Fix 3: Upload Your Customer Match List as the Primary Audience Signal
Export your existing customer email list from your CRM. Go to your PMax campaign, click on the Asset Group, then Audience Signals, and add the Customer Match list as your primary audience signal. This is the strongest possible input you can give PMax's learning system - real behavioral data from people who have already bought from you. The algorithm will use this to identify similar users across all channels, significantly improving the quality of prospecting traffic PMax generates compared to starting from generic in-market audiences.
Fix 4: Add URL Exclusions for Non-Converting Pages
PMax's Final URL Expansion can send traffic to any page on your site. Go to Campaign Settings in your PMax campaign and add URL exclusions for blog posts, team pages, careers pages, press pages, and any other content pages that do not have a conversion path.

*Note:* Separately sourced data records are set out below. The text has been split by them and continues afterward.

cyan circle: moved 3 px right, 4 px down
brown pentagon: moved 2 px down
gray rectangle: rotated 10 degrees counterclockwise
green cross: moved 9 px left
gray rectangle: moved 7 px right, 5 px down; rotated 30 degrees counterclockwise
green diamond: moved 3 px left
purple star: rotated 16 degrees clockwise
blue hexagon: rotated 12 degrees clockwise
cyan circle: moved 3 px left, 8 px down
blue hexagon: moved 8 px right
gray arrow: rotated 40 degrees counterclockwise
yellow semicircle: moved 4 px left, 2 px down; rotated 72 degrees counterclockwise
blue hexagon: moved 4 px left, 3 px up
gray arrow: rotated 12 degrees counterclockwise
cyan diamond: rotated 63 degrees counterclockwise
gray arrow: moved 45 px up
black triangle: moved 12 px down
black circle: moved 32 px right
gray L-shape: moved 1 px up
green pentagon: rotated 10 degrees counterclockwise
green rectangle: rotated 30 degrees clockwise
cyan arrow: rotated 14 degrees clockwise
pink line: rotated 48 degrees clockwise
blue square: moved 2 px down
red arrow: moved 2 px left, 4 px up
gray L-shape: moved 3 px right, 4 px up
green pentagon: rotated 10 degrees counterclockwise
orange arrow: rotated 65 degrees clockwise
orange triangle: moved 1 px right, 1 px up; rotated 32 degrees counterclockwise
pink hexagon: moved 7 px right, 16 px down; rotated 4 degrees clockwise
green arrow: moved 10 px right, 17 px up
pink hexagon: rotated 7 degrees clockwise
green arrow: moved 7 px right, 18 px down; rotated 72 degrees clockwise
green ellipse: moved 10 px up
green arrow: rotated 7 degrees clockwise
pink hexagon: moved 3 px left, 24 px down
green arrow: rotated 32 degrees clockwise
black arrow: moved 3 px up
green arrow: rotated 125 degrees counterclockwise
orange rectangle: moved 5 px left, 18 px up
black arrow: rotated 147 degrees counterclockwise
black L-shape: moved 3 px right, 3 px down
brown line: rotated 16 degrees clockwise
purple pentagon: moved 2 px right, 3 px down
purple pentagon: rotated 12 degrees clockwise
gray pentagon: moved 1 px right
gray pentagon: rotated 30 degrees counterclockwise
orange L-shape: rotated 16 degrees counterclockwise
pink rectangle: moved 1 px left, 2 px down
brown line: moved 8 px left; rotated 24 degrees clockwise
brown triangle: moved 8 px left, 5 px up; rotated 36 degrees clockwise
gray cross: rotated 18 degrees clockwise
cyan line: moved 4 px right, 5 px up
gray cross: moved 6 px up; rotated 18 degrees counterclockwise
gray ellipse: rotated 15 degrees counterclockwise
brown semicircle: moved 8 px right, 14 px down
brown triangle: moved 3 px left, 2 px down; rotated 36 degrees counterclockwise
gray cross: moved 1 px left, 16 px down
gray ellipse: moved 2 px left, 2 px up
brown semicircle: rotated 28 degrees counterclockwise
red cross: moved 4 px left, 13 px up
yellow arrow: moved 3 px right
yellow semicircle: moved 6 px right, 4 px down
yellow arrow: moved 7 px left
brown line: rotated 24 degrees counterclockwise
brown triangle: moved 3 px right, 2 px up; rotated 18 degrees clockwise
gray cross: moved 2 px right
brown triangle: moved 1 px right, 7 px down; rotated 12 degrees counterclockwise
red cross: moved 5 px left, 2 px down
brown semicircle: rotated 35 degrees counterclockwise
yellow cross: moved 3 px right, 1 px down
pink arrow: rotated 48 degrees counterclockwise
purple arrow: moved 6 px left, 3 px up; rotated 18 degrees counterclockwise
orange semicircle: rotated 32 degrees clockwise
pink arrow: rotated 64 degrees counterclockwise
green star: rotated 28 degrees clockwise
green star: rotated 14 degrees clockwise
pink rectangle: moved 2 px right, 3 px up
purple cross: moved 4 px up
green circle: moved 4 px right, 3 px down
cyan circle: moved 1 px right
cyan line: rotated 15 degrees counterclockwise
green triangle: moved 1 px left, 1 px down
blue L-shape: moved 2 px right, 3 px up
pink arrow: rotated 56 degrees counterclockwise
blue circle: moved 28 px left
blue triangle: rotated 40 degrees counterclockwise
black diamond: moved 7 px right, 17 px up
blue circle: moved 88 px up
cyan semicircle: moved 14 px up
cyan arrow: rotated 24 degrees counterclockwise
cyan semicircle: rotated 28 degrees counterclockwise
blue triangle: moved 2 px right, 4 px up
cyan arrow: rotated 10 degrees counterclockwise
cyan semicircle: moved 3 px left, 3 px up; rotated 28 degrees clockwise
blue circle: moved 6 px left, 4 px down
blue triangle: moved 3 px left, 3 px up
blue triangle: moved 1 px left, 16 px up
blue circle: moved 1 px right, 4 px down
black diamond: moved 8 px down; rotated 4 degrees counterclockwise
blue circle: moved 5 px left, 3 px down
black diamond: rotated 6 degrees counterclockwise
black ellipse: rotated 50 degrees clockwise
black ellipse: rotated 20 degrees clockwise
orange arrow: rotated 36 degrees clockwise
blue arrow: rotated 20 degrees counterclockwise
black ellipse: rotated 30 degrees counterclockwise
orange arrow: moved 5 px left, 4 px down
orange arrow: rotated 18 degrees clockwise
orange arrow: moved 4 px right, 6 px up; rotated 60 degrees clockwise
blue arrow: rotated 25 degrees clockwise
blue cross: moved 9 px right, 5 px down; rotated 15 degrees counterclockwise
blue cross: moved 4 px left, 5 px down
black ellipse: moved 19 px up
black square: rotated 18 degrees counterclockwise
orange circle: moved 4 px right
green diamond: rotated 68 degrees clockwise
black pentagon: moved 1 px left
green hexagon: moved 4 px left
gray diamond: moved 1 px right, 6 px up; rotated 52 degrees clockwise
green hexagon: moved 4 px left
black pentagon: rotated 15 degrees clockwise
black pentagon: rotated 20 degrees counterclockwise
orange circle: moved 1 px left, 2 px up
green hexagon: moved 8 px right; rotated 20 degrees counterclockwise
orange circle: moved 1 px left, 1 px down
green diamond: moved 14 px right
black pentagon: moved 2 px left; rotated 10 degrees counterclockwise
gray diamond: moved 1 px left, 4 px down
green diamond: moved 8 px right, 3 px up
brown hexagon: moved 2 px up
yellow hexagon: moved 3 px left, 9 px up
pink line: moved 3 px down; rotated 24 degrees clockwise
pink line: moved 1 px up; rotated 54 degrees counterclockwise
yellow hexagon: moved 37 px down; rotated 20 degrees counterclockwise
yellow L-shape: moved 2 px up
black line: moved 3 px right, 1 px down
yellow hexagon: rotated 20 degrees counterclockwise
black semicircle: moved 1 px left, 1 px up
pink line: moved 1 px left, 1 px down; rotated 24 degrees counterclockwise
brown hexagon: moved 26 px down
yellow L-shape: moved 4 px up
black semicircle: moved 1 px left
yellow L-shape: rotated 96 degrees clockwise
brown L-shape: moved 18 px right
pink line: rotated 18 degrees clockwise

For ecommerce accounts this typically means excluding all category and informational pages and allowing PMax to send traffic only to product pages and collection pages with clear purchase CTAs. This also improves the landing page conversion rate for PMax-driven traffic by ensuring users reach pages built to convert.
Fix 5: Run a PMax Experiment Before Making Major Budget Decisions
Before scaling PMax budget or shutting it down entirely, run Google's built-in PMax Experiment. Go to Campaigns, then Experiments. Create a new experiment comparing your current PMax setup against either a holdout (no PMax) or a modified version with the structural fixes applied. Run the experiment for a minimum of 4 weeks. The experiment report shows true incremental conversion lift - the difference in conversions between the PMax-active group and the holdout. This data, cross-referenced against your CRM revenue figures, gives you the most reliable answer available to the question this entire guide started with: is Performance Max actually working?
Channel Performance shows healthy distribution and Search is not cannibalising: PMax is structurally sound - focus on asset quality and conversion signal improvements before scaling. Branded cannibalization confirmed: add brand exclusions immediately, recheck in 30 days. Total revenue flat despite rising PMax conversions: run a PMax Experiment before making budget decisions. Display consuming 30%+ of budget at poor CPA: add placement exclusions and Customer Match signals, wait 3 weeks and recheck distribution. Conversion signal is inflated or duplicate: fix tracking before any other optimization - everything else is guesswork until the measurement is accurate.